Network-as-a-Service for a large enterprise: a non-standard case



How to upgrade network equipment in a large enterprise without stopping production ? Oleg Fedorov, Linxdatacenter Project Management Manager, talks about a large-scale project in the "open heart surgery" mode



Over the past few years, we have seen an increased demand from customers for services related to the network component of the IT infrastructure. The need for the connectivity of IT systems, services, applications, monitoring and operational management of business in almost any area are forcing companies today to pay increased attention to networks.  



The range of requests - from ensuring network resiliency to creating and managing a client autonomous system with the purchase of a block of IP addresses, configuring routing protocols and traffic control according to the policies of the organizations.



There is also a growing demand for integrated solutions for the construction and maintenance of network infrastructure, primarily from customers, whose network infrastructure is created from scratch or is morally outdated, requiring serious modification. 



This trend coincided with the development and complication of Linxdatacenter's own network infrastructure. We expanded the geography of our presence in Europe by connecting to remote sites, which in turn required the improvement of the network infrastructure. 

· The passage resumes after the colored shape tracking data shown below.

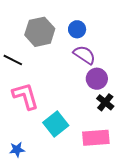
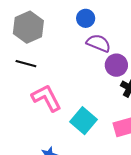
gray hexagon: (40, 32) -> (28, 27), moved

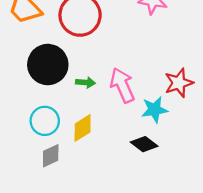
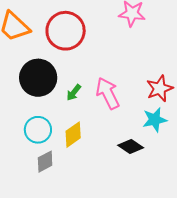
green arrow: (85, 82) -> (74, 92), turned 126
cyan star: (154, 110) -> (155, 120), moved

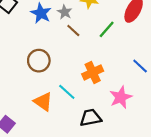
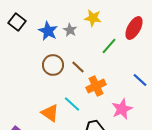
brown line: (73, 30) -> (78, 67), moved
brown circle: (39, 61) -> (53, 65), moved

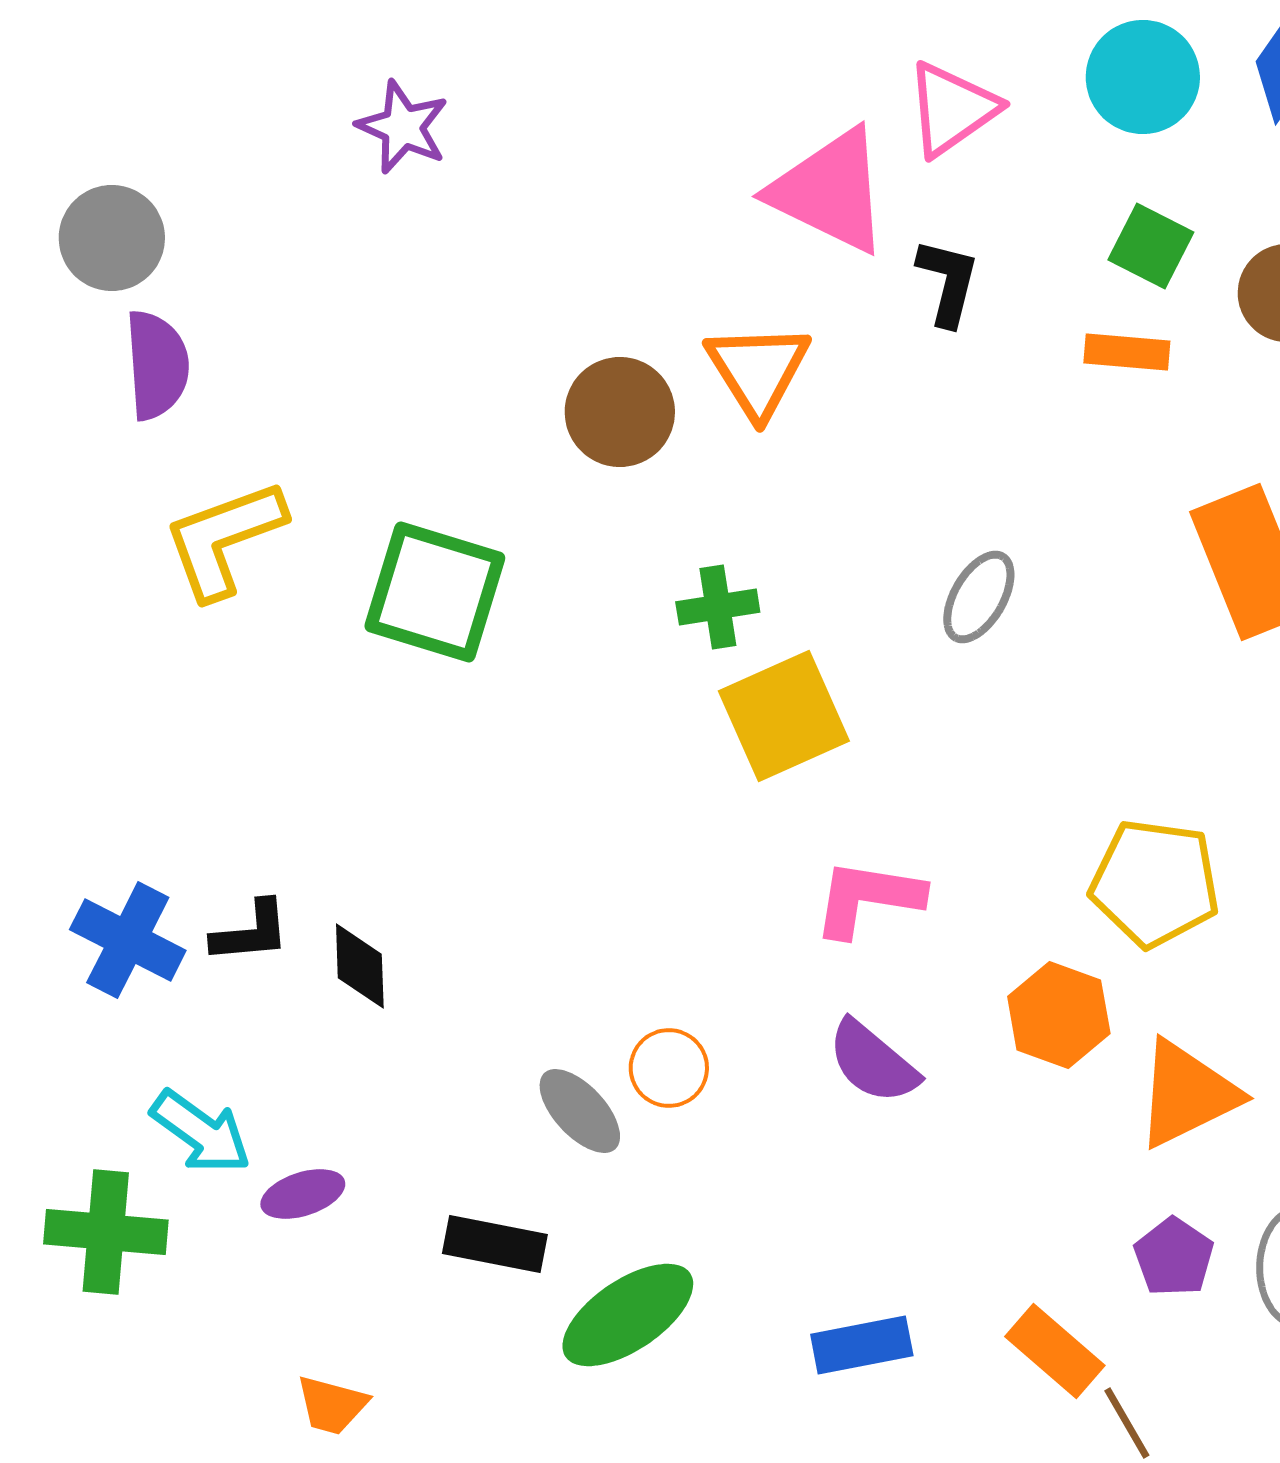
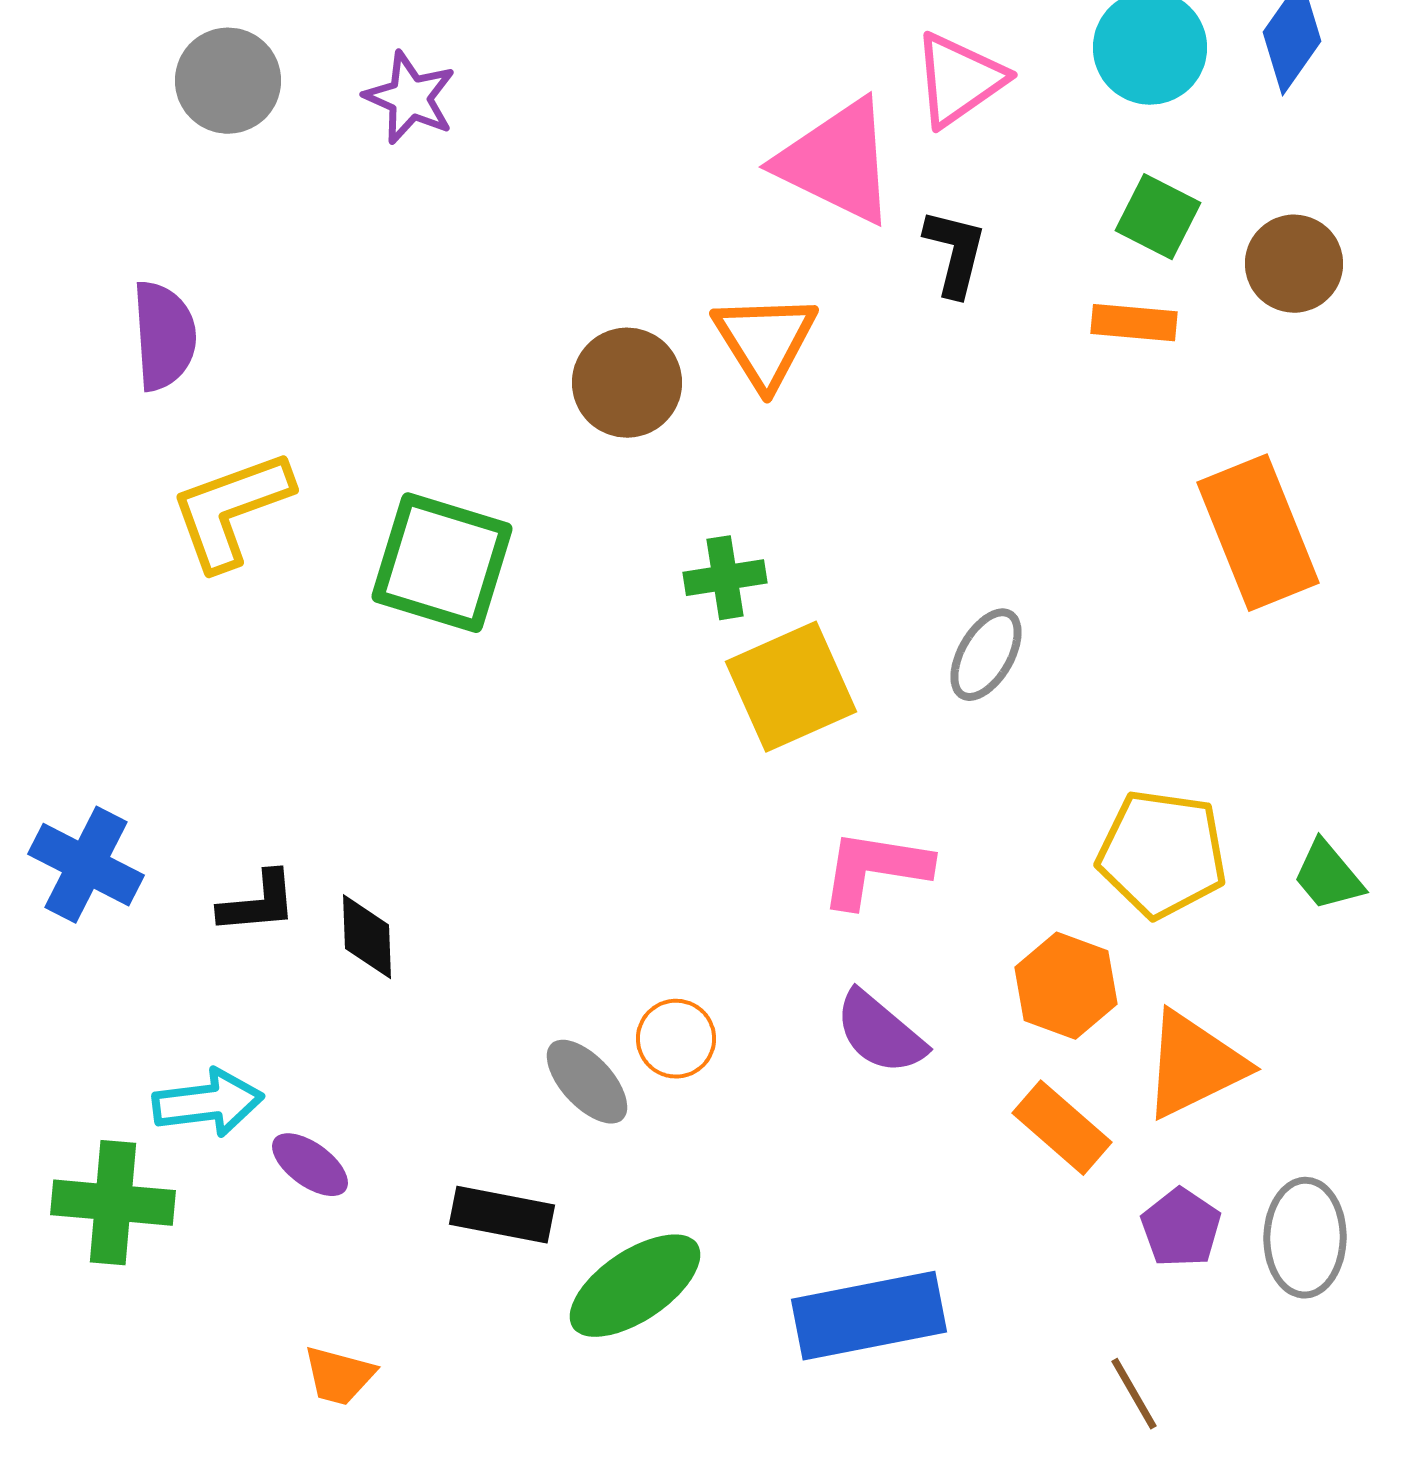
gray circle: (112, 238) -> (228, 81), moved
gray ellipse: (979, 597) -> (986, 655), moved
blue cross: (128, 940) -> (86, 865), moved
cyan arrow: (201, 1132) -> (208, 1103), turned -43
purple ellipse: (303, 1194) -> (310, 1165), turned 54
blue rectangle: (862, 1345) -> (869, 1316), size x1.5
orange rectangle: (1055, 1351) -> (1062, 1128), moved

The company has launched a new service for clients, Network-as-a-Service: we take care of all the network tasks of our clients, allowing them to focus on their core business.



In the summer of 2020, the first large project in this direction was completed, which I would like to talk about. 



At the start 



A large industrial complex turned to us for the modernization of the network part of the infrastructure at one of its enterprises. It was required to replace old equipment with new ones, including the network core.



The last modernization of the equipment at the enterprise took place about 10 years ago. The new management of the enterprise decided to improve connectivity, starting with infrastructure upgrades at the most basic, physical level. 



The project was divided into two parts: an upgrade of the server park and network equipment. We were responsible for the second part. 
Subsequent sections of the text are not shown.